FIP is a relatively new disease of cats and only became clinically significant in the late 1950s. It may have come from a virus jumping from one species to another. This is fairly common among coronaviruses.


A cat with FIP may manifest with fever unresponsive to medication and accumulation of fluids in body cavities. There is respiratory, nervous, and ophthalmic involvement.


There is no combination of antiviral drugs definitively proven to be effective. There are, however, anecdotal reports that somehow, they work.

Treatment options revolve around providing relief, such as relieving pressure build-up in the abdomen, and encouraging cats to continue feeding.


In about 5 to 10% of infected cats, either by a mutation of the virus or by an abnormality of the immune response, the infection progresses into clinical FIP. The likelihood of death in cats with FIP is relatively high.

Kittens who die of FIP may appear depressed or weak initially. Some cats may seem intially healthy and playful, only to suddenly become ill. Once a cat develops clinical FIP, the disease is progressive and is almost always fatal.

A cat with FIP is encouraged to eat nutritious food. Their human is advised regarding the disease, including the poor outcome. Euthanasia is discussed as a possible intervention down the road.


(There is no definitive laboratory test for FIP as it is a syndrome. No kit exists to determine at one glance that a cat has FIP; test kits merely show the presence of antibodies to coronavirus, not the diagnosiss of FIP. Fip is diagnosed based on an ill cat’s myriad manifestations. -Ed.)

Blood tests may reveal the reduction of red and white blood cells. The gradual increase in the abdominal size is most disheartening to me as it is another ominous sign of impending death.


An affected cat’s activity is restricted to avoid infecting others. However, they tend to shed viruses the most before they show signs.

Are your cats and dogs safe?

Health experts agree that COVID-19 is primarily a human illness, usually transmitted directly trhough droplets. An animal’s fur, which is porous, is thought to be a less-than-ideal surface for transmission.

Animal companions are not supposed to be unnecessarily given routine tests for COVID-19. There is enough evidence to suggest that there is no stable disease created by SARS- CoV-2 in companion animals.

(IMPORTANT: There is no need to abandon or kill feline and canine companion animals as they do not contribute to the COVID-19 pandemic. -Ed.)

Can animals be infected with SARS-COV-2?

There is a possibility for certain animal species to become infected with SARS-CoV-2 through close contact with infected humans.
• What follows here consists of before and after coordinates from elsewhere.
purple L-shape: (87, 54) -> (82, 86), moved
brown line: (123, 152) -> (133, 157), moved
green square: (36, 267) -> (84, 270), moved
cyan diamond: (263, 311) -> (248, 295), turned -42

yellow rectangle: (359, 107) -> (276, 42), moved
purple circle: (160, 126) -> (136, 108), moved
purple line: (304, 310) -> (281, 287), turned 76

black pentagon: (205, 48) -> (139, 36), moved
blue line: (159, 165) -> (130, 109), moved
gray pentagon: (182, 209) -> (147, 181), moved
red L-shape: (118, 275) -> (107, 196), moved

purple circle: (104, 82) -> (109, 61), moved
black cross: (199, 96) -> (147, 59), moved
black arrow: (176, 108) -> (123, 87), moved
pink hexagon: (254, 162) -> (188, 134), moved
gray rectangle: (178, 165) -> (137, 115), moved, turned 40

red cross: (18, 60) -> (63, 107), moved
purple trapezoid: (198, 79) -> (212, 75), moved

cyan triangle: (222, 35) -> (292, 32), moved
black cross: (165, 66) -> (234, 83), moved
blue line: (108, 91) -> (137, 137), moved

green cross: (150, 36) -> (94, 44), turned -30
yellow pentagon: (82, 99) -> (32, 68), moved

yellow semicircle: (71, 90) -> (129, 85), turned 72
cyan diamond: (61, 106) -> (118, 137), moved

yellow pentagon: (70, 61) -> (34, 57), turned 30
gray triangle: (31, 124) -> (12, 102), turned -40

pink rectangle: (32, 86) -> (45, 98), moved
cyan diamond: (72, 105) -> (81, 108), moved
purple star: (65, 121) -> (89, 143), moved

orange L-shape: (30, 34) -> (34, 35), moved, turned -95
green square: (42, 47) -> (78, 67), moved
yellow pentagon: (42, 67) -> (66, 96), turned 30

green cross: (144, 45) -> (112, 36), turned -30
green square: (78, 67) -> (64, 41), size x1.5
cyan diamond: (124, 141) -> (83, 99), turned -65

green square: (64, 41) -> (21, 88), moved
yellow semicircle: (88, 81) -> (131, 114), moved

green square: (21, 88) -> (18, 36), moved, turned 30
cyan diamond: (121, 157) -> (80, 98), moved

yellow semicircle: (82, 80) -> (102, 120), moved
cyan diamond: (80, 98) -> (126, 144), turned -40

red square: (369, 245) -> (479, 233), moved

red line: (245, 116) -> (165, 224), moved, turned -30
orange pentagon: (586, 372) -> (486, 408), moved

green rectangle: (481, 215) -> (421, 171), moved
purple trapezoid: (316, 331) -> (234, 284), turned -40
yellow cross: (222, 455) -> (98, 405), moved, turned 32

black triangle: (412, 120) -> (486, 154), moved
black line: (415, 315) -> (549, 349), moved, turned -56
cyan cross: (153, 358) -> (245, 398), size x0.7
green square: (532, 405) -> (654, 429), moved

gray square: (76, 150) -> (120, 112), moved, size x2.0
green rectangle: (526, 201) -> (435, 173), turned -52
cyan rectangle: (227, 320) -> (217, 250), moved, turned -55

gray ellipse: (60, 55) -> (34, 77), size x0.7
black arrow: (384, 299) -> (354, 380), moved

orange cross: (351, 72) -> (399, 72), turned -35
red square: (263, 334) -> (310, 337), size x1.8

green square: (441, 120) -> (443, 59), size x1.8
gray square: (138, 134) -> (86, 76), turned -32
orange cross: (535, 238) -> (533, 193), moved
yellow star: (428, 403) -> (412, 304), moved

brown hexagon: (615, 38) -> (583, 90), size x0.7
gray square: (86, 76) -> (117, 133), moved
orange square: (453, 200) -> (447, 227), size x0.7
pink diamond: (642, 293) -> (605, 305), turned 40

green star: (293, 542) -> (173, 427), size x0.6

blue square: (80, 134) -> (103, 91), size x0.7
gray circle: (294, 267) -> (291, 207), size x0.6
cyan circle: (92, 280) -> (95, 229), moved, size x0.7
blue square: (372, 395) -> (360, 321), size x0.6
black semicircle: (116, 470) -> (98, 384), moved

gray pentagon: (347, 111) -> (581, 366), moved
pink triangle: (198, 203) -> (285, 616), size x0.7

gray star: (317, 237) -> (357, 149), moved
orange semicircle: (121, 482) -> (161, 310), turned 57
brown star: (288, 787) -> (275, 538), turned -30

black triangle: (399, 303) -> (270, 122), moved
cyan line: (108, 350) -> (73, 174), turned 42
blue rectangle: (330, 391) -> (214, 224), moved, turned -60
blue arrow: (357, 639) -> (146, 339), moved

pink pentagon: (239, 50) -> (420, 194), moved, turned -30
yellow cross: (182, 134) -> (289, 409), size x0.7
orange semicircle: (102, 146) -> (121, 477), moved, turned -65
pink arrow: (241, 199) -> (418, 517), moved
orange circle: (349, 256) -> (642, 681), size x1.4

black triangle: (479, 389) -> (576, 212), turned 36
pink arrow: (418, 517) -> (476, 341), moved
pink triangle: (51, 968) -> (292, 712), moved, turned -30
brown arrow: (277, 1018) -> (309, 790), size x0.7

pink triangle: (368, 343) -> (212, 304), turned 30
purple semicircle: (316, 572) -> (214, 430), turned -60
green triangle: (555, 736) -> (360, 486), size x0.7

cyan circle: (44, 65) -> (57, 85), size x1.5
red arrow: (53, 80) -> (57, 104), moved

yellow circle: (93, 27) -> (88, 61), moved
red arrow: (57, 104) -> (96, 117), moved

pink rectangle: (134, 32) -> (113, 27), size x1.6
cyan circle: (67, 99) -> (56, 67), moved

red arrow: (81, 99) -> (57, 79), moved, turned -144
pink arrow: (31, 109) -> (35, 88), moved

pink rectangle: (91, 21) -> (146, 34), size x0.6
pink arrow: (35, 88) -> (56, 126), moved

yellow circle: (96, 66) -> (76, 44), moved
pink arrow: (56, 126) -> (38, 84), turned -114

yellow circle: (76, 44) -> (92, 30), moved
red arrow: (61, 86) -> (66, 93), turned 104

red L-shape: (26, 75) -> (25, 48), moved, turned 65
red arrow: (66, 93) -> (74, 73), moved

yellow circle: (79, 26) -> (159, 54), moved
This may have implications for the health of animals, both domestic and wild, and also for the health of humans.

Cats (both companion and wild), mink, and dogs have tested positive for SARS-CoV-2 in the field setting, following contact with humans known or suspected to be infected with the virus. Cats have shown respiratory and gastrointestinal signs.

Golden Syrian hamsters, as well as cynomolgus and rhesus macaques, may also get infected. Dogs may also get the virus, but are less affected than ferrets or cats. Egyptian fruit bats were also infected in the laboratory setting but did not show signs of a disease.

These infections are not a driver of the COVID-19 pandemic; the pandemic is driven by human-to-human transmission.

This appeared in Animal Scene magazine’s November-December 2020 issue.